▶ **Work instruction**: Below is some data. Retype exactly the lines starting at the one with "Dipendenza da alcol" and ending at the one with "Cerca su Salutarmente.it".

▼

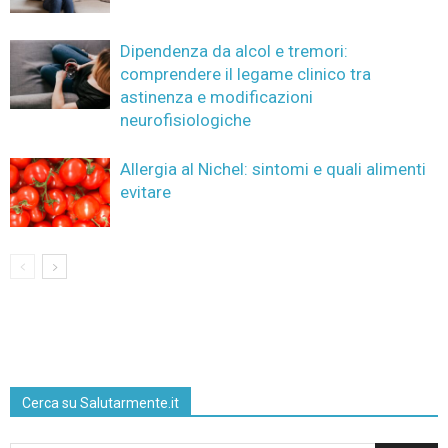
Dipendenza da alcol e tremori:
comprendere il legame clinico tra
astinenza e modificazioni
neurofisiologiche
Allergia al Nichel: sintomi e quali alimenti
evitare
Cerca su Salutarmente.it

▲
▼

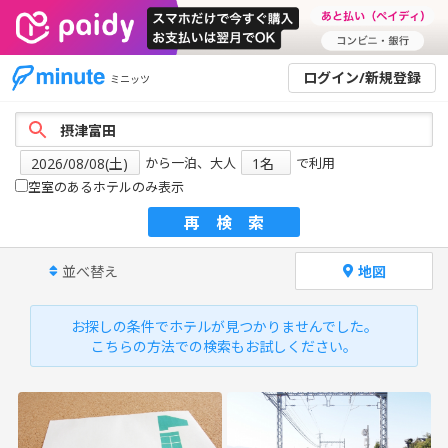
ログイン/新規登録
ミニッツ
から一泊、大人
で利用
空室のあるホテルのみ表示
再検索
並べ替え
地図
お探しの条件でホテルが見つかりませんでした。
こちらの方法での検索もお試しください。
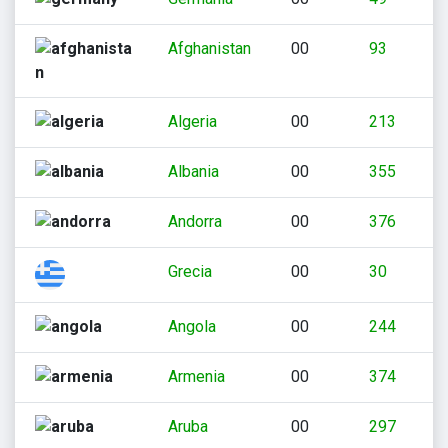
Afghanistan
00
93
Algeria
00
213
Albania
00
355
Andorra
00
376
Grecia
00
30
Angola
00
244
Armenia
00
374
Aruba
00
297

▲

▶ **Response for this exercise**:
Dipendenza da alcol e tremori:
comprendere il legame clinico tra
astinenza e modificazioni
neurofisiologiche
Allergia al Nichel: sintomi e quali alimenti
evitare
Cerca su Salutarmente.it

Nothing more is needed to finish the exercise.